> [Activity]: Every entry is to be returned as it stands, apart from the pictures.

[Dataset entries]
▽

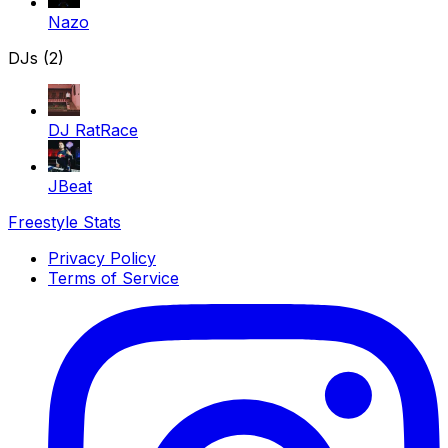
Nazo
DJs (2)
DJ RatRace
JBeat
Freestyle Stats
Privacy Policy
Terms of Service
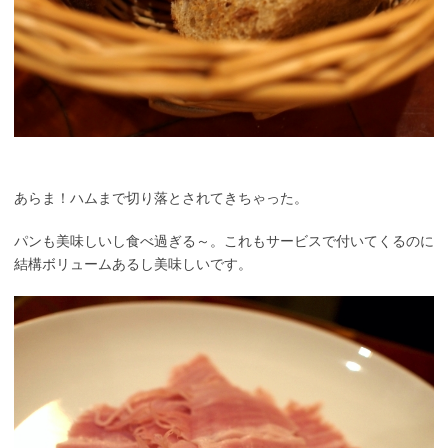
あらま！ハムまで切り落とされてきちゃった。
パンも美味しいし食べ過ぎる～。これもサービスで付いてくるのに
結構ボリュームあるし美味しいです。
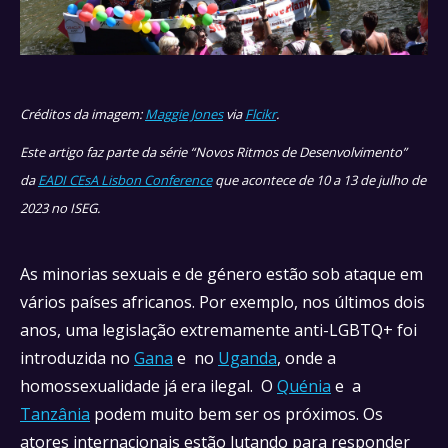
Créditos da imagem:
Maggie Jones
via
Flcikr
.
Este artigo faz parte da série “Novos Ritmos de Desenvolvimento”
da
EADI CEsA Lisbon Conference
que acontece de 10 a 13 de julho de
2023 no ISEG.
As minorias sexuais e de género estão sob ataque em
vários países africanos. Por exemplo, nos últimos dois
anos, uma legislação extremamente anti-LGBTQ+ foi
introduzida no
Gana
e no
Uganda
, onde a
homossexualidade já era ilegal. O
Quénia
e a
Tanzânia
podem muito bem ser os próximos. Os
atores internacionais estão lutando para responder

△

> [Worked solution]:
Nazo
DJs (2)
DJ RatRace
JBeat
Freestyle Stats
Privacy Policy
Terms of Service
あらま！ハムまで切り落とされてきちゃった。
パンも美味しいし食べ過ぎる～。これもサービスで付いてくるのに
結構ボリュームあるし美味しいです。
Créditos da imagem:
Maggie Jones
via
Flcikr
.
Este artigo faz parte da série “Novos Ritmos de Desenvolvimento”
da
EADI CEsA Lisbon Conference
que acontece de 10 a 13 de julho de
2023 no ISEG.
As minorias sexuais e de género estão sob ataque em
vários países africanos. Por exemplo, nos últimos dois
anos, uma legislação extremamente anti-LGBTQ+ foi
introduzida no
Gana
e no
Uganda
, onde a
homossexualidade já era ilegal. O
Quénia
e a
Tanzânia
podem muito bem ser os próximos. Os
atores internacionais estão lutando para responder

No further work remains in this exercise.